There are a few things you need to do if you discover that you or your business gets billed for an SBA loan that you don’t owe.
EIDL Loan Fraud
- If it involves an EIDL loan fraud, contact SBA’s Office of the Inspector General.
- Download EIDL identity theft letter for a guide on reporting the fraudulent activity to the SBA.
- Email a copy of the report you filed with the FTC, a photocopy of a valid ID, and a copy of the declaration of Identity theft to [email protected]
- You will receive written notification once the SBA completes its review and a final determination letter, which outlines its findings.
- You may still receive monthly invoices for the fraudulent SBA EIDL loan. Keep the invoices while the SBA continues to process your identity theft report.
PPP Loan Fraud
- Contact your lender that issued the loan if it involves PPP loan fraud.
- Report the identity theft to FTC's identity theft website.
- Lenders that issue PPP loans are responsible for mitigating fraud and abuse involving the SBA program.
- Lenders must report the illegal activity to the SBA’s Office of Inspector General.
- Lenders need to send an email to [email protected] to report potential fraud to SBA’s Office of Credit Risk Management.
- Lenders must fill out and submit the SBA Declaration of Identity Theft form.
Other steps you can take
- File an Identity Theft report with the Federal Trade Commission (FTC) at IdentityTheft.gov.
- You can also call the Identity Theft Resource Center’s (ITRC) toll-free number 888-400-5530 or live chat with an expert advisor regarding the incident.
- Contact the organization or institution involved and ask to close new accounts that were opened under your name without your permission.
- Dispute the unauthorized loan with the credit reporting bureaus and request that the hard inquiry from your credit report.
- Freeze your credit if you have no plans of taking out a loan anytime soon.
- Place a fraud alert on your credit.
- Check with the government agency where your business is registered and verify that your company’s registration status and ownership haven’t been changed.
- Report to the Social Security Administration if your SSN was stolen and apply for a replacement.
What can you do to protect yourself from identity theft?
You must be careful and stay vigilant when it comes to protecting your personal and business information. Here are some security measures you can take:
- The best way to protect yourself from identity theft is to never give out your personal information through phone, email, postal mail, or text. If you need to provide it, make sure you go directly to the office of the organization or financial institution.

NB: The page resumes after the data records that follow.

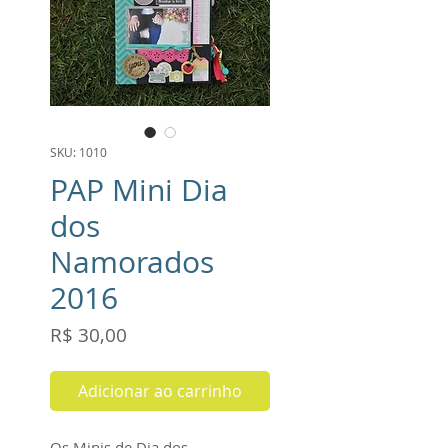
SKU: 1010
PAP Mini Dia
dos
Namorados
2016
Preço
R$ 30,00
Adicionar ao carrinho
Os Minis de Dia dos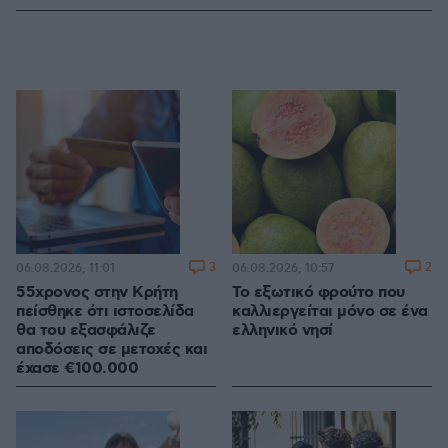
3
2
06.08.2026, 11:01
06.08.2026, 10:57
55χρονος στην Κρήτη
Το εξωτικό φρούτο που
πείσθηκε ότι ιστοσελίδα
καλλιεργείται μόνο σε ένα
θα του εξασφάλιζε
ελληνικό νησί
αποδόσεις σε μετοχές και
έχασε €100.000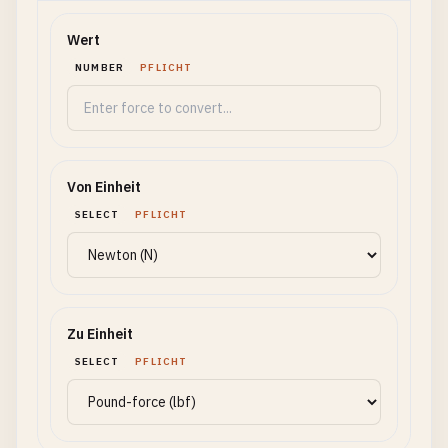
Wert
NUMBER
PFLICHT
Von Einheit
SELECT
PFLICHT
Zu Einheit
SELECT
PFLICHT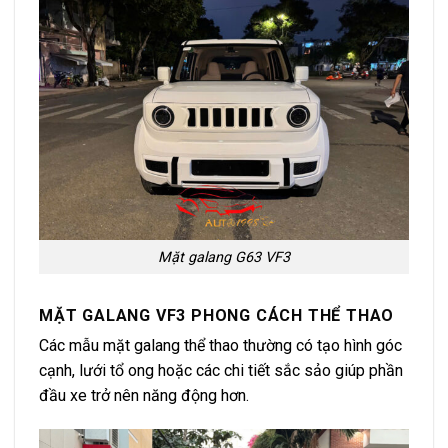
Mặt galang G63 VF3
MẶT GALANG VF3 PHONG CÁCH THỂ THAO
Các mẫu mặt galang thể thao thường có tạo hình góc
cạnh, lưới tổ ong hoặc các chi tiết sắc sảo giúp phần
đầu xe trở nên năng động hơn.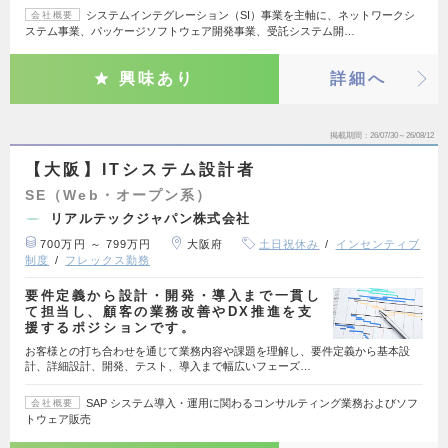
システムインテグレーション（SI）事業を主軸に、ネットワークシ
会社概要
ステム事業、パッケージソフトウェア開発事業、受託システム開…
興味あり
詳細へ
掲載期間
26/07/30～26/08/12
【大阪】ITシステム設計者
SE（Web・オープン系）
リアルテックジャパン株式会社
700万円 ～ 799万円
大阪府
土日祝休み
インセンティブ
制度
フレックス勤務
要件定義から設計・開発・導入まで一貫し
て担当し、顧客の業務改善やDX推進を支
援するポジションです。
お客様との打ち合わせを通じて業務内容や課題を理解し、要件定義から基本設
計、詳細設計、開発、テスト、導入まで幅広いフェーズ…
SAP システム導入・運用に関わるコンサルティング業務およびソフ
会社概要
トウェア販売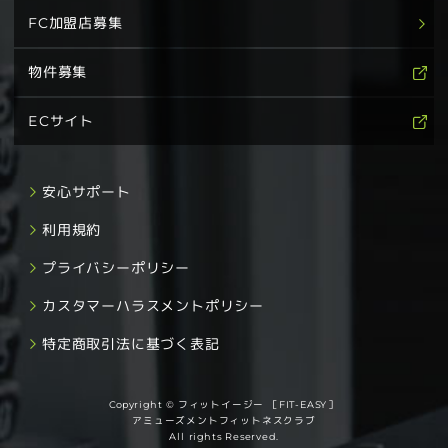
FC加盟店募集
物件募集
ECサイト
安心サポート
利用規約
プライバシーポリシー
カスタマーハラスメントポリシー
特定商取引法に基づく表記
Copyright © フィットイージー ［FIT-EASY］
アミューズメントフィットネスクラブ
All rights Reserved.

- You must also monitor your personal and business credit regularly from credit reporting agencies, such as Experian and Equifax.
- Review your credit card and bank statements regularly.
- Use unique and strong passwords for your account.
- Shred all documents with personal information before throwing it away.
- The SBA doesn’t initiate contact about any grants or loans. If you receive an unexpected call from someone who claims to be an SBA employee, suspect fraud right away.
- Beware of communication from someone claiming to approve your SBA loan if you give an upfront payment.
- Don’t respond to an email, text, call, or mail about a loan from the SBA. Get in touch with the office directly and verify.
Small business owners like you continue to struggle in dealing with the effects of the pandemic on their businesses. As you try to keep your business afloat, you may easily fall prey to scammers.
You must remain vigilant and continue to watch out for possible fraudulent activities. Protect your personal and business information and be particularly discerning of any form of communication about loans.
Report any suspected scams or fraudulent activities on your account to respective authorities.